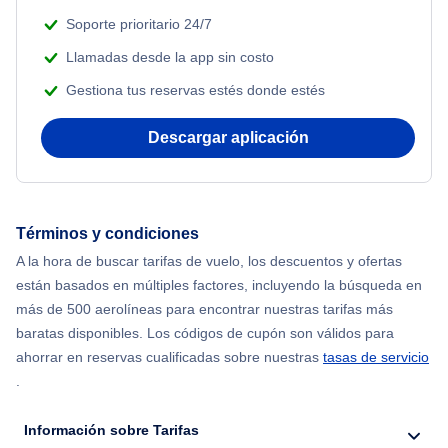
Flights from Nueva York to Tel Aviv
Soporte prioritario 24/7
Beach Vacations
Llamadas desde la app sin costo
Flights from Nueva York to Estanbul
Gestiona tus reservas estés donde estés
Flights from Nueva York to Atenas
Descargar aplicación
Flights from Nueva York to Mumbai
Flights from Shanghai to Nueva York
Términos y condiciones
A la hora de buscar tarifas de vuelo, los descuentos y ofertas
Flights from Delhi to Nueva York
están basados en múltiples factores, incluyendo la búsqueda en
más de 500 aerolíneas para encontrar nuestras tarifas más
Flights from Chicago to Delhi
baratas disponibles. Los códigos de cupón son válidos para
ahorrar en reservas cualificadas sobre nuestras
tasas de servicio
.
Flights from Nueva York to Hong Kong
Información sobre Tarifas
Flights from Nueva York to Seúl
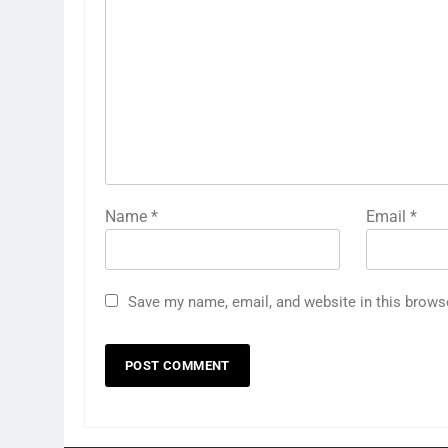
Name
*
Email
*
Save my name, email, and website in this brows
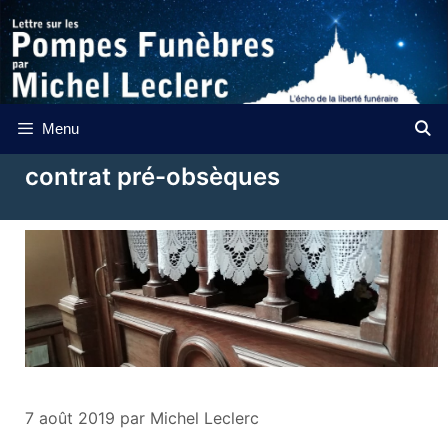
Aller
au
contenu
Menu
contrat pré-obsèques
7 août 2019
par
Michel Leclerc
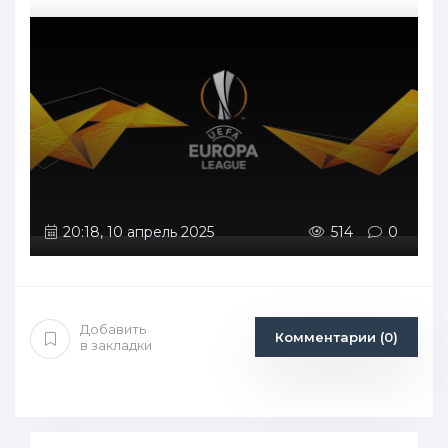
20:18, 10 апрель 2025
514
0
Добавить
Комментарии (0)
в закладки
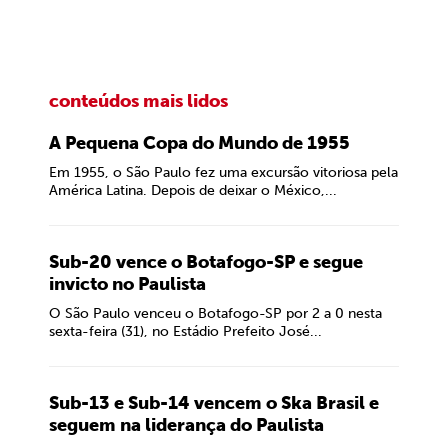
conteúdos mais lidos
A Pequena Copa do Mundo de 1955
Em 1955, o São Paulo fez uma excursão vitoriosa pela
América Latina. Depois de deixar o México,...
Sub-20 vence o Botafogo-SP e segue
invicto no Paulista
O São Paulo venceu o Botafogo-SP por 2 a 0 nesta
sexta-feira (31), no Estádio Prefeito José...
Sub-13 e Sub-14 vencem o Ska Brasil e
seguem na liderança do Paulista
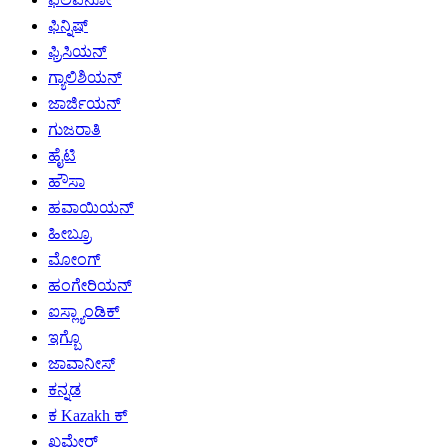
ಫಿನ್ನಿಷ್
ಫ್ರಿಸಿಯನ್
ಗ್ಯಾಲಿಶಿಯನ್
ಜಾರ್ಜಿಯನ್
ಗುಜರಾತಿ
ಹೈಟಿ
ಹೌಸಾ
ಹವಾಯಿಯನ್
ಹೀಬ್ರೂ
ಮೋಂಗ್
ಹಂಗೇರಿಯನ್
ಐಸ್ಲ್ಯಾಂಡಿಕ್
ಇಗ್ಬೊ
ಜಾವಾನೀಸ್
ಕನ್ನಡ
ಕ Kazakh ಕ್
ಖಮೇರ್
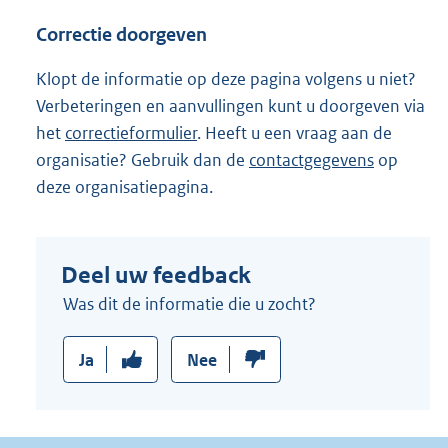
Correctie doorgeven
Klopt de informatie op deze pagina volgens u niet?
Verbeteringen en aanvullingen kunt u doorgeven via
het
correctieformulier
. Heeft u een vraag aan de
organisatie? Gebruik dan de
contactgegevens
op
deze organisatiepagina.
Deel uw feedback
Was dit de informatie die u zocht?
Ja
Nee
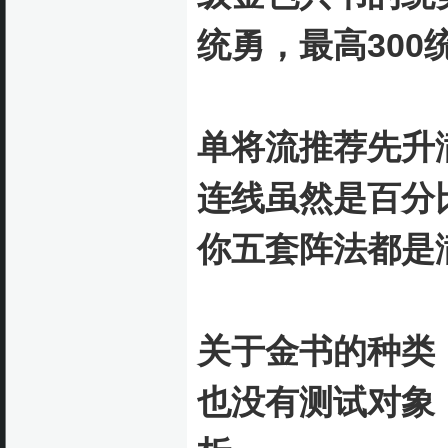
统勇，最高300
单将流推荐先升
连线虽然是百分
你五套阵法都是
关于金书的种类
也没有测试对象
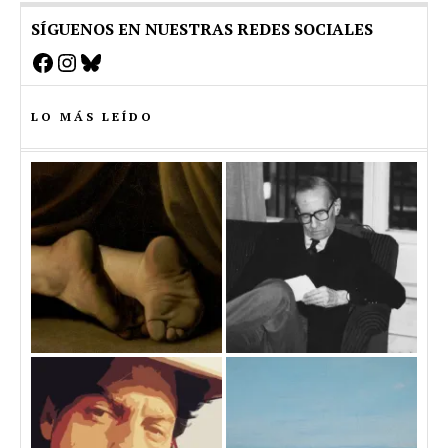
SÍGUENOS EN NUESTRAS REDES SOCIALES
Facebook
Instagram
Bluesky
LO MÁS LEÍDO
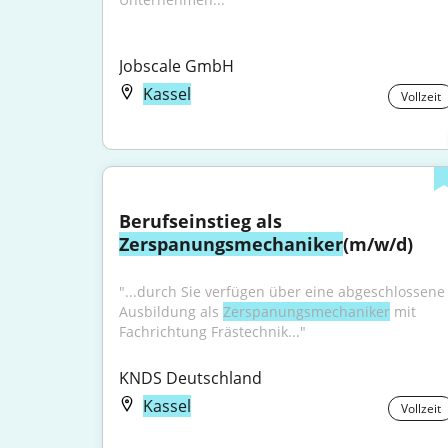
Jobscale GmbH
Kassel
Vollzeit
Berufseinstieg als 
Zerspanungsmechaniker
(m/w/d)
"...durch Sie verfügen über eine abgeschlossene 
Ausbildung als 
Zerspanungsmechaniker
 mit 
Fachrichtung Frästechnik..."
KNDS Deutschland
Kassel
Vollzeit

_Work instruction_: Determine which lines above include the word "doorgeven", and report those lines in full.

_Written reply_:
Correctie doorgeven
Verbeteringen en aanvullingen kunt u doorgeven via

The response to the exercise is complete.